There are several limitations to this work that should be recognized. First, the NNN is unusual in its primary aim to reflect clinical practice in real-world settings and therefore necessarily does not incorporate the kinds of constraints on sampling inclusion/exclusion criteria and methods that are customarily involved in research studies. The ascertainment of cases so far reveals racial and ethnic disparities that we believe should be followed up with specific outreach strategies.
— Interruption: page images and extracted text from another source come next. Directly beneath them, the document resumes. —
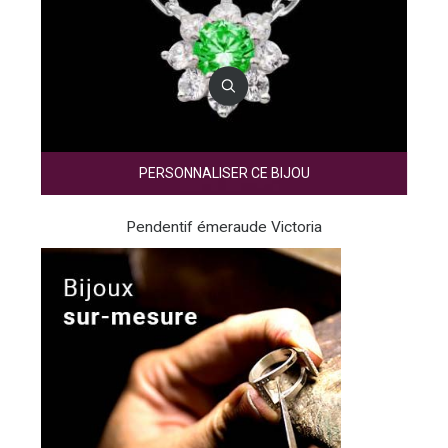
PERSONNALISER CE BIJOU
Pendentif émeraude Victoria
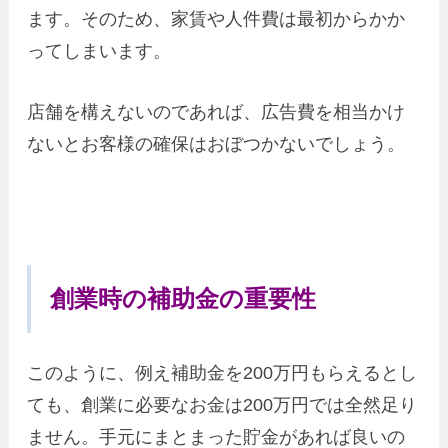
ます。そのため、家賃や人件費は最初からかか
ってしまいます。
店舗を構えないのであれば、広告費を相当かけ
ないとお客様の確保はおぼつかないでしょう。
創業時の補助金の重要性
このように、例え補助金を200万円もらえるとし
ても、創業に必要なお金は200万円では全然足り
ません。手元にまとまった貯金があれば良いの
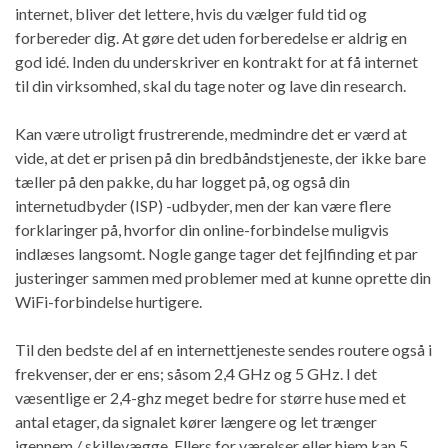
internet, bliver det lettere, hvis du vælger fuld tid og
forbereder dig. At gøre det uden forberedelse er aldrig en
god idé. Inden du underskriver en kontrakt for at få internet
til din virksomhed, skal du tage noter og lave din research.
Kan være utroligt frustrerende, medmindre det er værd at
vide, at det er prisen på din bredbåndstjeneste, der ikke bare
tæller på den pakke, du har logget på, og også din
internetudbyder (ISP) -udbyder, men der kan være flere
forklaringer på, hvorfor din online-forbindelse muligvis
indlæses langsomt. Nogle gange tager det fejlfinding et par
justeringer sammen med problemer med at kunne oprette din
WiFi-forbindelse hurtigere.
Til den bedste del af en internettjeneste sendes routere også i
frekvenser, der er ens; såsom 2,4 GHz og 5 GHz. I det
væsentlige er 2,4-ghz meget bedre for større huse med et
antal etager, da signalet kører længere og let trænger
igennem / skillevægge. Ellers for værelser eller hjem kan 5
Second, while our clinics were selected to provide a diversity of cases and regional perspectives, the four initial sites for the NNN are all major academic centers that serve as tertiary referral hubs, and this may bias cases seen. Third, the NNN is still in the process of aggregating data, so this paper includes only part of all information that will be available in the future, and that will more fully represent the scope of both the examinations and diagnostic outcomes for our patients. Fourth, this work faces psychometric challenges inherent in factor analyses involving missing data, and future work can usefully consider how to develop models of missing data generation mechanisms that may have caused part of the data to be missing due to site, clinician, or patient characteristics. We hope that continued ascertainment within the NNN and extension of the NNN to include additional sites will help overcome these limitations and help maximize the yield of this project.

Key Points.

• Question: This paper asks what neuropsychological constructs are identified by a clinical test battery (comprising 17 tests from the WAIS-IV, WMS-IV, CVLT3 and D-KEFS), if patterns seen in patients and healthy people are the same, and what specific variables are most important to define each construct.

• Findings: Models in a heterogeneous clinical sample and the standardization sample are very similar, but models including Recognition-Familiarity and Inhibition-Switching factors were prompted by analyses in the NNN patient sample, and these factors may be clinically relevant.

• Importance: The findings are important because they provide a basis for development of better and more efficient assessment strategies, particularly when seeking to measure specific cognitive constructs in neuropsychological evaluations.

• Next Steps: Next steps include examining factors across instruments, specifying the most efficient adaptive methods to measure these constructs, and determining what specific individual and cultural differences, and what clinical conditions, may deviate from these construct definitions, and/or demand development of additional novel strategies.